WHAT THE TASK ASKS – Below are several records. Retype exactly those lines running from the one with "Simply expending energy" through the one with "BY THE ARTIST", end lines included, and no others.

TASK INPUT –
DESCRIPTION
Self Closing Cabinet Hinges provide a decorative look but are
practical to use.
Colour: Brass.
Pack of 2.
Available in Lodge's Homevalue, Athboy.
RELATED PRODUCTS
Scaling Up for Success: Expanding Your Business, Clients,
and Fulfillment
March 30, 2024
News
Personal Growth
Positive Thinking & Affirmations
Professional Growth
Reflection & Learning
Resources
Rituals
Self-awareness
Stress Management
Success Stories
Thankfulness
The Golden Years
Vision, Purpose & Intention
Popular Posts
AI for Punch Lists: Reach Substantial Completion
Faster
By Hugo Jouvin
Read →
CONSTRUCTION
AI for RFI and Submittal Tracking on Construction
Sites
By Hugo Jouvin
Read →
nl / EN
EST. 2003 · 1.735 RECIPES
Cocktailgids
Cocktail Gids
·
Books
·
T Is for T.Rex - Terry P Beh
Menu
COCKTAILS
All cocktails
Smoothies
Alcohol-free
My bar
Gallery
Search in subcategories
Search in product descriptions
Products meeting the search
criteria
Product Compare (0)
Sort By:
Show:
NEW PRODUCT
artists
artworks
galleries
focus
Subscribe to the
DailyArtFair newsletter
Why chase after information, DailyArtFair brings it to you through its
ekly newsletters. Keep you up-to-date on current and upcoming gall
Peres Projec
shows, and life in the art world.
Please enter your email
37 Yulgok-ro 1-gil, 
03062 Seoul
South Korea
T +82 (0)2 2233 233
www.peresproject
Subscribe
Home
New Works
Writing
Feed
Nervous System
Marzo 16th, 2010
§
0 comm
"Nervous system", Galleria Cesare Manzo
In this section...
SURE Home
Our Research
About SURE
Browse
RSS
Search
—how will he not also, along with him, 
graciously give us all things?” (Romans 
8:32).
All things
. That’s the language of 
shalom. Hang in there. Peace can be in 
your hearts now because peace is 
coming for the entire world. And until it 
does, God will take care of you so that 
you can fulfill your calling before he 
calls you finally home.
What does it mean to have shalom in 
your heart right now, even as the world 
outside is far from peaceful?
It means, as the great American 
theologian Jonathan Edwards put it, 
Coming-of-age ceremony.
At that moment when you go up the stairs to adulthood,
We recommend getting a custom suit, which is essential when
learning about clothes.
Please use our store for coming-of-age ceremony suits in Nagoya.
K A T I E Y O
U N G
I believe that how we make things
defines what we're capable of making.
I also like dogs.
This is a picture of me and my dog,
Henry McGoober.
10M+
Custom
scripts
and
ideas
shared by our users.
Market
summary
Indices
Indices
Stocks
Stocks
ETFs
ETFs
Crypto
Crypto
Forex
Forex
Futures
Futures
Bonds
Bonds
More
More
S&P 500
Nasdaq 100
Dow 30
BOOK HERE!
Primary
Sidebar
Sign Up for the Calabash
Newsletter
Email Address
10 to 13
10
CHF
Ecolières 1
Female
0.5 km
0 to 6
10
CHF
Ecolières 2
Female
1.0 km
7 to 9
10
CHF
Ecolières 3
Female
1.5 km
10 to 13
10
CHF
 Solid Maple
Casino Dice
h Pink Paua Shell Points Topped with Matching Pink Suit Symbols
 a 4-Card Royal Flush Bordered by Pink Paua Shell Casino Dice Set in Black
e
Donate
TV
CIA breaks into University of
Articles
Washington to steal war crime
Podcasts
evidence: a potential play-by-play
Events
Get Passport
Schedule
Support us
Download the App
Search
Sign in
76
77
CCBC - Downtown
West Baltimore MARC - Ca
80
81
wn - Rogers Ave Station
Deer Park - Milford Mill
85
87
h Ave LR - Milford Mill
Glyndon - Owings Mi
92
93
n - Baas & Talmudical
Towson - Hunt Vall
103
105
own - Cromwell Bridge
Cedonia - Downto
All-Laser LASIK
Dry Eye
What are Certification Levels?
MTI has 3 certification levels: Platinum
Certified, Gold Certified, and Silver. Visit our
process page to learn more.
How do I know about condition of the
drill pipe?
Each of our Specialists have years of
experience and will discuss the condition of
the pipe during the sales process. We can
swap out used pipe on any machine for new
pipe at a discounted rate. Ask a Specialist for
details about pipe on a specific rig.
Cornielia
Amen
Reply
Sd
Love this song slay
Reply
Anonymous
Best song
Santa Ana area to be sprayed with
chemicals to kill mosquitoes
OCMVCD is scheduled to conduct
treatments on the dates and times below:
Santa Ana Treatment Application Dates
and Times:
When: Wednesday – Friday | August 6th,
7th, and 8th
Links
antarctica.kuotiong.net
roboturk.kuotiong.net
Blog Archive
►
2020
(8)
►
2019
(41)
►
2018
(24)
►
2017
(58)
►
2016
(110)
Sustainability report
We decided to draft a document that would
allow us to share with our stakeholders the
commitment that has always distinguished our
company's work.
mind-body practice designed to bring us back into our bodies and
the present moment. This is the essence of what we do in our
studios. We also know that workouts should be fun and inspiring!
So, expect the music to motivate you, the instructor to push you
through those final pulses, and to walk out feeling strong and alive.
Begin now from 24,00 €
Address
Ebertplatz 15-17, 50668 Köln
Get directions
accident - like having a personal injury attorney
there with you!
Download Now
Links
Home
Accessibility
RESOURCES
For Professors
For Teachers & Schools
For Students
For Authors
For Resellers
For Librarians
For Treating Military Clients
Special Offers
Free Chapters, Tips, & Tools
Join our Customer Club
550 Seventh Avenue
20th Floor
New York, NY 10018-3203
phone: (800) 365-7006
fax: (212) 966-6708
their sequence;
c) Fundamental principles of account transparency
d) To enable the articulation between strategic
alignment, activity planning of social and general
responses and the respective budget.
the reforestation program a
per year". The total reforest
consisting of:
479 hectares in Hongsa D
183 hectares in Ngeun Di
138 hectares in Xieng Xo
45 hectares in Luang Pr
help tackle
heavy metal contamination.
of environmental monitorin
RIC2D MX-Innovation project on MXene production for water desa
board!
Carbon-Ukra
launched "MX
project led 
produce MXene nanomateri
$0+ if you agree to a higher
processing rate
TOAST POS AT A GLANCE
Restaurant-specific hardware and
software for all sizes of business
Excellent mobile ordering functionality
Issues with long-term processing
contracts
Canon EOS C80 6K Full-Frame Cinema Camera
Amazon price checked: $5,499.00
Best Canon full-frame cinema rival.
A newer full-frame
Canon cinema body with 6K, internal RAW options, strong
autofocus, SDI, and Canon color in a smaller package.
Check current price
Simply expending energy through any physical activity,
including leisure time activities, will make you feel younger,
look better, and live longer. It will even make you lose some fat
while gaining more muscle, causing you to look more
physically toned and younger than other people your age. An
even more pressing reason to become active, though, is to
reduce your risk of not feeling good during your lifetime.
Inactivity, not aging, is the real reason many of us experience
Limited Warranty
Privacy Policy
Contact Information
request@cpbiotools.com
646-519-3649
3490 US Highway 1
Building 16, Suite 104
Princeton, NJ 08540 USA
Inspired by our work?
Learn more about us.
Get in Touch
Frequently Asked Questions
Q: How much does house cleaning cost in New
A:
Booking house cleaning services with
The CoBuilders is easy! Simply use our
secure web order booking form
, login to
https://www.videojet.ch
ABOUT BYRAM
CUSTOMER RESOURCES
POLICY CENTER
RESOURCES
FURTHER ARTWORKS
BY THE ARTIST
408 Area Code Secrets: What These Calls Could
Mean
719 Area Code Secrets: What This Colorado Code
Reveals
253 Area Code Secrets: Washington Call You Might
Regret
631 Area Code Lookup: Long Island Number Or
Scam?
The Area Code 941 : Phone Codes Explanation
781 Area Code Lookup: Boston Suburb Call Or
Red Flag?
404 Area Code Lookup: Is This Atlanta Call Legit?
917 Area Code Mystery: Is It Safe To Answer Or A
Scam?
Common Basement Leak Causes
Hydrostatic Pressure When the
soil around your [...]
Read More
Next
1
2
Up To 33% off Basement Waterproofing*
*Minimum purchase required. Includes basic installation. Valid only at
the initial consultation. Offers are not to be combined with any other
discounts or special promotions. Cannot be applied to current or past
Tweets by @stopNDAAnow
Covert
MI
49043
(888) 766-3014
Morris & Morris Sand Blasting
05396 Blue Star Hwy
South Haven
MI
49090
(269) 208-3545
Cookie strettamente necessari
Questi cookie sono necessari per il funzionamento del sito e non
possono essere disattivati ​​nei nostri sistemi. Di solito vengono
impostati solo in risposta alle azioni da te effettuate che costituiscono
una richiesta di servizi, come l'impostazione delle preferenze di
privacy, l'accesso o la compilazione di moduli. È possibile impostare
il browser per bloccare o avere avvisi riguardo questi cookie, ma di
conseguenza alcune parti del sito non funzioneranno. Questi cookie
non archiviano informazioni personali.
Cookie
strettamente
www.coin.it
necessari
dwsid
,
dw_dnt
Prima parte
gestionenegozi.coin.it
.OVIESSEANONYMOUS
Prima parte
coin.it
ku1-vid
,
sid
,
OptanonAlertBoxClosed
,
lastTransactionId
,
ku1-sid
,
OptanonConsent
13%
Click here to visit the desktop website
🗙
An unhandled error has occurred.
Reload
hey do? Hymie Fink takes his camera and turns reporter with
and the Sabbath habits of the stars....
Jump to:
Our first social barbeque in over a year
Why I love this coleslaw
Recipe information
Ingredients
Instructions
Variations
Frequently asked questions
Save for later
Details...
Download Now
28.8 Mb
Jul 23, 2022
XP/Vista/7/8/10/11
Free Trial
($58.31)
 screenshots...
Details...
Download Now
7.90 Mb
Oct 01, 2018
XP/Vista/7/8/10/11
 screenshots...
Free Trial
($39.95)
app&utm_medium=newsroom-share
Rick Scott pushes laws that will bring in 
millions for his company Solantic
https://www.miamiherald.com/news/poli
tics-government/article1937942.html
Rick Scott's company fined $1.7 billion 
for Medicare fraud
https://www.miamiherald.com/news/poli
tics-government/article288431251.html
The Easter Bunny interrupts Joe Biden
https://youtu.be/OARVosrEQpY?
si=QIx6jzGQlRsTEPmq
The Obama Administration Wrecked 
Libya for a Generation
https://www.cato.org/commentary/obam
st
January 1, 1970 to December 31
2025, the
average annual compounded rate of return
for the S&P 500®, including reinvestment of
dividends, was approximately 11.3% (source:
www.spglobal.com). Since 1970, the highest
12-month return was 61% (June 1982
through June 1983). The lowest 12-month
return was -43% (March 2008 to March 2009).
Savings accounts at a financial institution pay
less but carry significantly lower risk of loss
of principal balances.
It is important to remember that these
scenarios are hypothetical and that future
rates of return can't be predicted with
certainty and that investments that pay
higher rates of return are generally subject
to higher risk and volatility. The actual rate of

RESULT BELOW –
Simply expending energy through any physical activity,
including leisure time activities, will make you feel younger,
look better, and live longer. It will even make you lose some fat
while gaining more muscle, causing you to look more
physically toned and younger than other people your age. An
even more pressing reason to become active, though, is to
reduce your risk of not feeling good during your lifetime.
Inactivity, not aging, is the real reason many of us experience
Limited Warranty
Privacy Policy
Contact Information
request@cpbiotools.com
646-519-3649
3490 US Highway 1
Building 16, Suite 104
Princeton, NJ 08540 USA
Inspired by our work?
Learn more about us.
Get in Touch
Frequently Asked Questions
Q: How much does house cleaning cost in New
A:
Booking house cleaning services with
The CoBuilders is easy! Simply use our
secure web order booking form
, login to
https://www.videojet.ch
ABOUT BYRAM
CUSTOMER RESOURCES
POLICY CENTER
RESOURCES
FURTHER ARTWORKS
BY THE ARTIST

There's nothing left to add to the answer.